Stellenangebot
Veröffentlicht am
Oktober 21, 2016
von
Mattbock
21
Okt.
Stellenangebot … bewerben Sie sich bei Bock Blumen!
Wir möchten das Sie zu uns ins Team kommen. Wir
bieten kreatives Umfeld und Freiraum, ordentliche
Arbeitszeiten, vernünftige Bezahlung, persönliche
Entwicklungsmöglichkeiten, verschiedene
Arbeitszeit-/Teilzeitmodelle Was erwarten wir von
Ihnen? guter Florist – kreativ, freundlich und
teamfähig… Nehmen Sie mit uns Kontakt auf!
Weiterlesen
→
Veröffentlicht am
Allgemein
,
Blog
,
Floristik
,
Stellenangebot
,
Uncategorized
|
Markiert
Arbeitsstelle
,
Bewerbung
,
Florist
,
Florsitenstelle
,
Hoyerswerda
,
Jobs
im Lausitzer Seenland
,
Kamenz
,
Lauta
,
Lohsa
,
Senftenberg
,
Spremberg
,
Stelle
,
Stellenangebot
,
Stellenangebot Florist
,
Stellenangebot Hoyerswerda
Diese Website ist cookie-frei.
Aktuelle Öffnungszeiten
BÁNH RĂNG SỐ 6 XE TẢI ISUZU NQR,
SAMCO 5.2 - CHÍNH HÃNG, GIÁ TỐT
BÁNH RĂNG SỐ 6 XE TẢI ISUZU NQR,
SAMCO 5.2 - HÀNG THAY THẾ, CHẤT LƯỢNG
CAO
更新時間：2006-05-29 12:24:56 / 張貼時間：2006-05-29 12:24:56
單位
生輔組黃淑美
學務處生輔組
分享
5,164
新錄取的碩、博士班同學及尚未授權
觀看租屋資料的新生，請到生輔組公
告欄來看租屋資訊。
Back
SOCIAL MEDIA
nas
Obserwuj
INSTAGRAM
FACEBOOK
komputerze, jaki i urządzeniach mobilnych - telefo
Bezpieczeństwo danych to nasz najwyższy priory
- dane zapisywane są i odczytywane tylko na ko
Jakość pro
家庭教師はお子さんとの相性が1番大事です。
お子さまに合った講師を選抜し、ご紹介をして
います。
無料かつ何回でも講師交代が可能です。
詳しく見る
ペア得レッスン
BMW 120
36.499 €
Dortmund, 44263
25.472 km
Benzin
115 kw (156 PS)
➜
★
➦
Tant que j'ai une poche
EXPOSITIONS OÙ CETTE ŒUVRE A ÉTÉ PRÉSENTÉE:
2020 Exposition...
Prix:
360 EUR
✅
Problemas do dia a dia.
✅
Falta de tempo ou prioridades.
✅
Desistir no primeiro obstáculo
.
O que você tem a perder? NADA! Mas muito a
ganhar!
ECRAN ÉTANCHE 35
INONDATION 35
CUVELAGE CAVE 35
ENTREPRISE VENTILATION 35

◇ ◇ ◇ ◇ ◇ ◇ ◇

Brief:
Send back all the records above word for word.

The completed task:
Stellenangebot
Veröffentlicht am
Oktober 21, 2016
von
Mattbock
21
Okt.
Stellenangebot … bewerben Sie sich bei Bock Blumen!
Wir möchten das Sie zu uns ins Team kommen. Wir
bieten kreatives Umfeld und Freiraum, ordentliche
Arbeitszeiten, vernünftige Bezahlung, persönliche
Entwicklungsmöglichkeiten, verschiedene
Arbeitszeit-/Teilzeitmodelle Was erwarten wir von
Ihnen? guter Florist – kreativ, freundlich und
teamfähig… Nehmen Sie mit uns Kontakt auf!
Weiterlesen
→
Veröffentlicht am
Allgemein
,
Blog
,
Floristik
,
Stellenangebot
,
Uncategorized
|
Markiert
Arbeitsstelle
,
Bewerbung
,
Florist
,
Florsitenstelle
,
Hoyerswerda
,
Jobs
im Lausitzer Seenland
,
Kamenz
,
Lauta
,
Lohsa
,
Senftenberg
,
Spremberg
,
Stelle
,
Stellenangebot
,
Stellenangebot Florist
,
Stellenangebot Hoyerswerda
Diese Website ist cookie-frei.
Aktuelle Öffnungszeiten
BÁNH RĂNG SỐ 6 XE TẢI ISUZU NQR,
SAMCO 5.2 - CHÍNH HÃNG, GIÁ TỐT
BÁNH RĂNG SỐ 6 XE TẢI ISUZU NQR,
SAMCO 5.2 - HÀNG THAY THẾ, CHẤT LƯỢNG
CAO
更新時間：2006-05-29 12:24:56 / 張貼時間：2006-05-29 12:24:56
單位
生輔組黃淑美
學務處生輔組
分享
5,164
新錄取的碩、博士班同學及尚未授權
觀看租屋資料的新生，請到生輔組公
告欄來看租屋資訊。
Back
SOCIAL MEDIA
nas
Obserwuj
INSTAGRAM
FACEBOOK
komputerze, jaki i urządzeniach mobilnych - telefo
Bezpieczeństwo danych to nasz najwyższy priory
- dane zapisywane są i odczytywane tylko na ko
Jakość pro
家庭教師はお子さんとの相性が1番大事です。
お子さまに合った講師を選抜し、ご紹介をして
います。
無料かつ何回でも講師交代が可能です。
詳しく見る
ペア得レッスン
BMW 120
36.499 €
Dortmund, 44263
25.472 km
Benzin
115 kw (156 PS)
➜
★
➦
Tant que j'ai une poche
EXPOSITIONS OÙ CETTE ŒUVRE A ÉTÉ PRÉSENTÉE:
2020 Exposition...
Prix:
360 EUR
✅
Problemas do dia a dia.
✅
Falta de tempo ou prioridades.
✅
Desistir no primeiro obstáculo
.
O que você tem a perder? NADA! Mas muito a
ganhar!
ECRAN ÉTANCHE 35
INONDATION 35
CUVELAGE CAVE 35
ENTREPRISE VENTILATION 35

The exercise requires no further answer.